The fluffy stuff I mentioned above is what almost killed it. The Craig movies have got Bond back on a track of realism; the novels also mentioned above have that realism in spades (the Gardener ones in particular.)
 
^ When did the campy Bond ever kill the franchise? Even the much hated Die Another Day (although it got good reviews) made a fortune.

The fluffy stuff I mentioned above is what almost killed it. The Craig movies have got Bond back on a track of realism; the novels also mentioned above have that realism in spades (the Gardener ones in particular.)

But the fluffy stuff never almost killed the franchise. People liked the fluffy stuff. Roger Moore is the campiest of the Bonds and he remains almost as popular as Connery. The only thing that came close to killing Bond was LtK and the end of the Cold War.
 
I'm pedicting that if reaction to the next Bond is down significantly, showing peoples disintrest in proto-Bond that they might rethink the direction. Especially if the story continues in this very non-Bond fashion.

I agree with this. I think many fans are interested in this "proto-Bond" as long as it leads to something more familiar. In a way CR suffered from the problem Smallville has had. It was so successful initially that TPTB are convinced that they can not progress the story without alienating the new fans. So that a supposed "early years" starting point now becomes the fixed premise. Over time what once was fresh becomes stale. Due to it not being allowed to naturally progress.
 
I think there is a desire from Craig and the other PTB to bring in more elements of the previous Bond movies, especially that the origin story is finished. There are ways to bring in those more fantastical elements that Bond movie fans are familar with which can merged with the harder edge of Craig's Bond. A look at the Dalton films proves a merging can be sucessfully done.

Besides, the film series always seems to know when they go too far and have to bring it back down again. Each film the inch more and more to the fantastic, then after a few, they scale it back down to Earth.

The only thing that came close to killing Bond was LtK and the end of the Cold War.

And even that wasn't so much the movie's fault. With the poor marketing campaign, the over-crowded summer movie season, and the overspending on Moonraker finally catching up to TPTB, the stars just didn't align right for LtK to be as successful as the other films in the series.
 
Quantum Of Solace's problem (and to a lesser extent Casino Royale's) was that it was so afraid of being out-done by Jason Bourne it tried to be just like him.
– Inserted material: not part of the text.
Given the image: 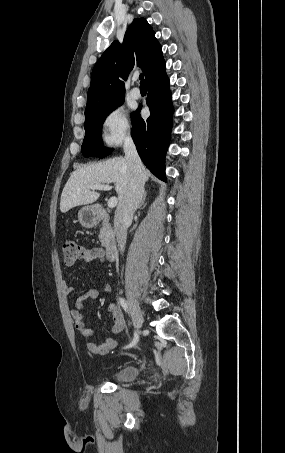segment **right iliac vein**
<instances>
[{"mask_svg": "<svg viewBox=\"0 0 285 453\" xmlns=\"http://www.w3.org/2000/svg\"><path fill=\"white\" fill-rule=\"evenodd\" d=\"M129 310L131 313L132 323L135 329H139L143 324V316L141 309L136 300L129 294L128 298Z\"/></svg>", "mask_w": 285, "mask_h": 453, "instance_id": "right-iliac-vein-1", "label": "right iliac vein"}]
</instances>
James Bond shouldn't be afraid of anyone. 007 is supposed to set the standard, not follow it.

With the poor marketing campaign, the over-crowded summer movie season, and the overspending on Moonraker finally catching up to TPTB, the stars just didn't align right for LtK to be as successful as the other films in the series.
What did Moonraker have to do with the underperformance of Licence To Kill? The two movies were a decade (and four intervening films) apart!

If anything, LtK's problem was - as with QoS - that it was trying to be like something else. It was more Lethal Weapon than regular Bond, putting a serious ripped-from-the-headlines veneer (drugs) on what was ultimately a Big Dumb Action Movie - only without the quirky charm of Riggs and Murtaugh (and their R-rated intensity). It could be argued that it was more like Fleming's Bond, but it was very much out of step with the film series as it had developed.